--- Record set Enclosed Below ---

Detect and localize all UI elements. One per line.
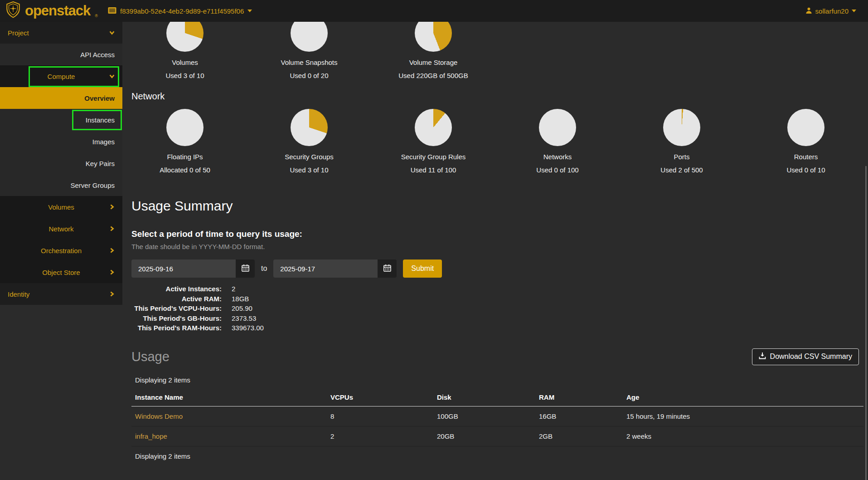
main-content: Volumes Used 3 of 10 Volume Snapshots Us… <box>122 22 868 480</box>
sidebar-item-server-groups[interactable]: Server Groups <box>0 174 122 196</box>
download-icon <box>759 352 766 361</box>
instance-usage-table: Instance Name VCPUs Disk RAM Age Windows… <box>131 388 863 446</box>
cell-vcpus: 8 <box>327 406 433 426</box>
quota-label: Security Group Rules <box>371 153 495 161</box>
quota-chart-volume-snapshots: Volume Snapshots Used 0 of 20 <box>247 22 371 79</box>
quota-chart-routers: Routers Used 0 of 10 <box>744 109 868 174</box>
sidebar-item-object-store[interactable]: Object Store <box>0 261 122 283</box>
chevron-down-icon <box>109 73 115 81</box>
stat-label: Active Instances: <box>131 284 222 294</box>
column-header-vcpus: VCPUs <box>327 388 433 407</box>
sidebar-item-images[interactable]: Images <box>0 131 122 152</box>
sidebar-item-compute[interactable]: Compute <box>0 65 122 87</box>
vertical-scrollbar[interactable] <box>865 166 867 480</box>
stat-value: 2373.53 <box>232 313 256 323</box>
submit-button[interactable]: Submit <box>403 260 442 278</box>
sidebar-item-overview[interactable]: Overview <box>0 87 122 109</box>
pie-chart <box>291 22 328 52</box>
quota-chart-networks: Networks Used 0 of 100 <box>495 109 620 174</box>
quota-used-text: Used 2 of 500 <box>620 166 744 174</box>
download-csv-button[interactable]: Download CSV Summary <box>752 348 859 365</box>
column-header-instance-name: Instance Name <box>131 388 327 407</box>
end-date-calendar-button[interactable] <box>378 260 397 278</box>
pie-chart <box>291 109 328 146</box>
stat-value: 339673.00 <box>232 323 264 333</box>
quota-label: Routers <box>744 153 868 161</box>
openstack-logo[interactable]: openstack ® <box>5 1 98 20</box>
openstack-logo-text: openstack <box>25 3 90 19</box>
table-header-row: Instance Name VCPUs Disk RAM Age <box>131 388 863 407</box>
cell-age: 15 hours, 19 minutes <box>623 406 863 426</box>
start-date-group <box>131 260 255 278</box>
usage-summary-heading: Usage Summary <box>131 198 868 214</box>
chevron-down-icon <box>852 10 856 12</box>
quota-chart-security-groups: Security Groups Used 3 of 10 <box>247 109 371 174</box>
end-date-input[interactable] <box>273 260 378 278</box>
instance-link[interactable]: infra_hope <box>135 432 167 440</box>
select-period-subheading: Select a period of time to query its usa… <box>131 229 868 239</box>
stat-label: This Period's GB-Hours: <box>131 313 222 323</box>
sidebar-item-label: Overview <box>84 94 115 102</box>
stat-vcpu-hours: This Period's VCPU-Hours: 205.90 <box>122 304 868 313</box>
pie-chart <box>415 109 452 146</box>
openstack-shield-icon <box>5 1 21 20</box>
sidebar-item-key-pairs[interactable]: Key Pairs <box>0 152 122 174</box>
quota-label: Ports <box>620 153 744 161</box>
quota-label: Volumes <box>123 59 247 66</box>
sidebar-item-network[interactable]: Network <box>0 218 122 240</box>
chevron-right-icon <box>109 204 115 211</box>
network-section-heading: Network <box>131 91 868 102</box>
stat-value: 2 <box>232 284 235 294</box>
column-header-age: Age <box>623 388 863 407</box>
pie-chart <box>166 22 204 52</box>
chevron-right-icon <box>109 247 115 255</box>
start-date-calendar-button[interactable] <box>236 260 255 278</box>
start-date-input[interactable] <box>131 260 236 278</box>
sidebar-item-label: API Access <box>80 51 115 59</box>
sidebar-item-project[interactable]: Project <box>0 22 122 44</box>
stat-ram-hours: This Period's RAM-Hours: 339673.00 <box>122 323 868 333</box>
pie-chart <box>663 109 700 146</box>
quota-used-text: Allocated 0 of 50 <box>123 166 247 174</box>
instance-link[interactable]: Windows Demo <box>135 412 183 420</box>
pie-chart <box>415 22 452 52</box>
chevron-right-icon <box>109 291 115 299</box>
quota-label: Security Groups <box>247 153 371 161</box>
user-menu-dropdown[interactable]: sollarfun20 <box>805 7 856 15</box>
usage-table-header: Usage Download CSV Summary <box>131 348 859 365</box>
quota-label: Networks <box>495 153 620 161</box>
table-row: Windows Demo 8 100GB 16GB 15 hours, 19 m… <box>131 406 863 426</box>
date-format-hint: The date should be in YYYY-MM-DD format. <box>131 243 868 250</box>
chevron-down-icon <box>109 29 115 37</box>
quota-chart-volumes: Volumes Used 3 of 10 <box>123 22 247 79</box>
quota-label: Floating IPs <box>123 153 247 161</box>
project-switcher-dropdown[interactable]: f8399ab0-52e4-4eb2-9d89-e711f4595f06 <box>108 7 252 15</box>
top-navbar: openstack ® f8399ab0-52e4-4eb2-9d89-e711… <box>0 0 868 22</box>
pie-chart <box>787 109 824 146</box>
cell-disk: 100GB <box>433 406 535 426</box>
sidebar-item-instances[interactable]: Instances <box>0 109 122 131</box>
displaying-count-top: Displaying 2 items <box>135 376 868 384</box>
column-header-disk: Disk <box>433 388 535 407</box>
sidebar-item-volumes[interactable]: Volumes <box>0 196 122 218</box>
quota-used-text: Used 3 of 10 <box>123 72 247 79</box>
sidebar-item-orchestration[interactable]: Orchestration <box>0 240 122 261</box>
download-csv-label: Download CSV Summary <box>770 353 852 361</box>
cell-vcpus: 2 <box>327 426 433 446</box>
cell-age: 2 weeks <box>623 426 863 446</box>
stat-label: This Period's VCPU-Hours: <box>131 304 222 313</box>
stat-active-ram: Active RAM: 18GB <box>122 294 868 304</box>
quota-chart-ports: Ports Used 2 of 500 <box>620 109 744 174</box>
end-date-group <box>273 260 397 278</box>
stat-value: 18GB <box>232 294 249 304</box>
stat-active-instances: Active Instances: 2 <box>122 284 868 294</box>
project-list-icon <box>108 7 116 15</box>
sidebar-item-api-access[interactable]: API Access <box>0 44 122 65</box>
quota-used-text: Used 11 of 100 <box>371 166 495 174</box>
sidebar-item-label: Identity <box>8 290 29 298</box>
sidebar-item-identity[interactable]: Identity <box>0 283 122 305</box>
stat-value: 205.90 <box>232 304 252 313</box>
chevron-right-icon <box>109 225 115 233</box>
registered-mark: ® <box>95 14 98 18</box>
column-header-ram: RAM <box>535 388 623 407</box>
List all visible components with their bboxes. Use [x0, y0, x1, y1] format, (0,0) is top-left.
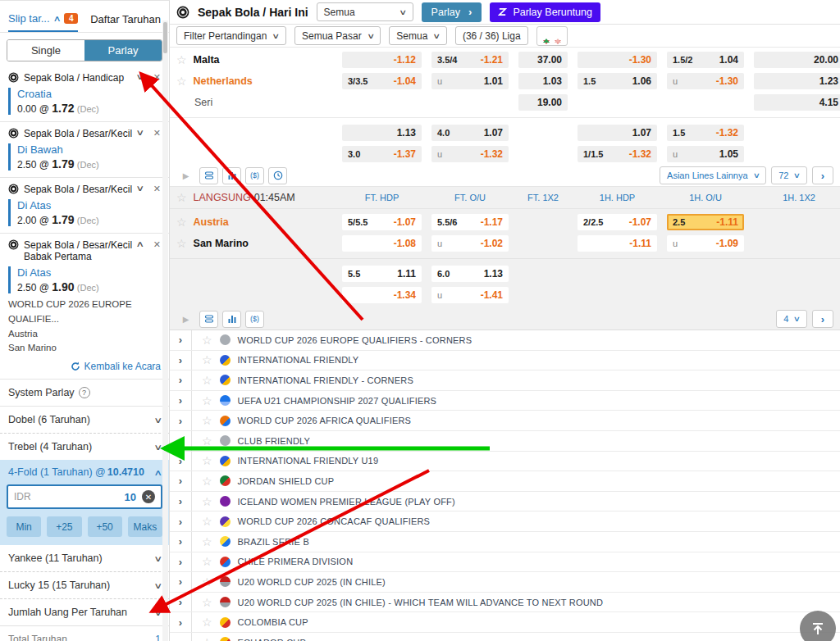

--- End of Enclosed Record set ---

**Assignment**
Give back the records above exactly, with no pictures.

**Response area**
Detect and localize all UI elements. One per line.
main-content: Volumes Used 3 of 10 Volume Snapshots Us… <box>122 22 868 480</box>
sidebar-item-server-groups[interactable]: Server Groups <box>0 174 122 196</box>
download-icon <box>759 352 766 361</box>
instance-usage-table: Instance Name VCPUs Disk RAM Age Windows… <box>131 388 863 446</box>
cell-vcpus: 8 <box>327 406 433 426</box>
quota-label: Security Group Rules <box>371 153 495 161</box>
quota-chart-volume-snapshots: Volume Snapshots Used 0 of 20 <box>247 22 371 79</box>
quota-chart-routers: Routers Used 0 of 10 <box>744 109 868 174</box>
sidebar-item-object-store[interactable]: Object Store <box>0 261 122 283</box>
chevron-down-icon <box>109 73 115 81</box>
stat-label: Active Instances: <box>131 284 222 294</box>
column-header-vcpus: VCPUs <box>327 388 433 407</box>
sidebar-item-images[interactable]: Images <box>0 131 122 152</box>
sidebar-item-compute[interactable]: Compute <box>0 65 122 87</box>
vertical-scrollbar[interactable] <box>865 166 867 480</box>
stat-value: 2373.53 <box>232 313 256 323</box>
submit-button[interactable]: Submit <box>403 260 442 278</box>
sidebar-item-overview[interactable]: Overview <box>0 87 122 109</box>
pie-chart <box>291 22 328 52</box>
quota-chart-networks: Networks Used 0 of 100 <box>495 109 620 174</box>
quota-used-text: Used 2 of 500 <box>620 166 744 174</box>
download-csv-button[interactable]: Download CSV Summary <box>752 348 859 365</box>
column-header-instance-name: Instance Name <box>131 388 327 407</box>
end-date-calendar-button[interactable] <box>378 260 397 278</box>
pie-chart <box>291 109 328 146</box>
stat-value: 339673.00 <box>232 323 264 333</box>
quota-label: Routers <box>744 153 868 161</box>
openstack-logo[interactable]: openstack ® <box>5 1 98 20</box>
openstack-logo-text: openstack <box>25 3 90 19</box>
table-header-row: Instance Name VCPUs Disk RAM Age <box>131 388 863 407</box>
cell-age: 15 hours, 19 minutes <box>623 406 863 426</box>
start-date-group <box>131 260 255 278</box>
usage-summary-heading: Usage Summary <box>131 198 868 214</box>
chevron-down-icon <box>852 10 856 12</box>
quota-chart-security-groups: Security Groups Used 3 of 10 <box>247 109 371 174</box>
end-date-input[interactable] <box>273 260 378 278</box>
instance-link[interactable]: infra_hope <box>135 432 167 440</box>
select-period-subheading: Select a period of time to query its usa… <box>131 229 868 239</box>
stat-label: This Period's GB-Hours: <box>131 313 222 323</box>
sidebar-item-label: Overview <box>84 94 115 102</box>
stat-vcpu-hours: This Period's VCPU-Hours: 205.90 <box>122 304 868 313</box>
pie-chart <box>415 109 452 146</box>
openstack-shield-icon <box>5 1 21 20</box>
sidebar-item-key-pairs[interactable]: Key Pairs <box>0 152 122 174</box>
quota-label: Ports <box>620 153 744 161</box>
quota-label: Volumes <box>123 59 247 66</box>
sidebar-item-network[interactable]: Network <box>0 218 122 240</box>
chevron-right-icon <box>109 204 115 211</box>
network-section-heading: Network <box>131 91 868 102</box>
stat-value: 2 <box>232 284 235 294</box>
column-header-age: Age <box>623 388 863 407</box>
pie-chart <box>166 22 204 52</box>
chevron-right-icon <box>109 247 115 255</box>
start-date-calendar-button[interactable] <box>236 260 255 278</box>
start-date-input[interactable] <box>131 260 236 278</box>
sidebar-item-label: API Access <box>80 51 115 59</box>
sidebar-item-project[interactable]: Project <box>0 22 122 44</box>
stat-ram-hours: This Period's RAM-Hours: 339673.00 <box>122 323 868 333</box>
pie-chart <box>663 109 700 146</box>
quota-used-text: Allocated 0 of 50 <box>123 166 247 174</box>
instance-link[interactable]: Windows Demo <box>135 412 183 420</box>
pie-chart <box>415 22 452 52</box>
chevron-right-icon <box>109 291 115 299</box>
quota-label: Security Groups <box>247 153 371 161</box>
user-menu-dropdown[interactable]: sollarfun20 <box>805 7 856 15</box>
usage-table-header: Usage Download CSV Summary <box>131 348 859 365</box>
quota-label: Networks <box>495 153 620 161</box>
table-row: Windows Demo 8 100GB 16GB 15 hours, 19 m… <box>131 406 863 426</box>
date-format-hint: The date should be in YYYY-MM-DD format. <box>131 243 868 250</box>
chevron-down-icon <box>109 29 115 37</box>
quota-chart-volumes: Volumes Used 3 of 10 <box>123 22 247 79</box>
quota-label: Floating IPs <box>123 153 247 161</box>
project-switcher-dropdown[interactable]: f8399ab0-52e4-4eb2-9d89-e711f4595f06 <box>108 7 252 15</box>
top-navbar: openstack ® f8399ab0-52e4-4eb2-9d89-e711… <box>0 0 868 22</box>
pie-chart <box>787 109 824 146</box>
cell-disk: 100GB <box>433 406 535 426</box>
sidebar-item-instances[interactable]: Instances <box>0 109 122 131</box>
displaying-count-top: Displaying 2 items <box>135 376 868 384</box>
column-header-disk: Disk <box>433 388 535 407</box>
sidebar-item-volumes[interactable]: Volumes <box>0 196 122 218</box>
quota-used-text: Used 3 of 10 <box>123 72 247 79</box>
sidebar-item-orchestration[interactable]: Orchestration <box>0 240 122 261</box>
download-csv-label: Download CSV Summary <box>770 353 852 361</box>
cell-vcpus: 2 <box>327 426 433 446</box>
cell-age: 2 weeks <box>623 426 863 446</box>
stat-label: This Period's VCPU-Hours: <box>131 304 222 313</box>
stat-active-ram: Active RAM: 18GB <box>122 294 868 304</box>
quota-chart-ports: Ports Used 2 of 500 <box>620 109 744 174</box>
end-date-group <box>273 260 397 278</box>
stat-value: 18GB <box>232 294 249 304</box>
stat-active-instances: Active Instances: 2 <box>122 284 868 294</box>
project-list-icon <box>108 7 116 15</box>
sidebar-item-api-access[interactable]: API Access <box>0 44 122 65</box>
quota-used-text: Used 11 of 100 <box>371 166 495 174</box>
sidebar-item-label: Identity <box>8 290 29 298</box>
sidebar-item-identity[interactable]: Identity <box>0 283 122 305</box>
stat-value: 205.90 <box>232 304 252 313</box>
chevron-right-icon <box>109 225 115 233</box>
registered-mark: ® <box>95 14 98 18</box>
column-header-ram: RAM <box>535 388 623 407</box>
List all visible components with their bboxes. Use [x0, y0, x1, y1] format, (0,0) is top-left.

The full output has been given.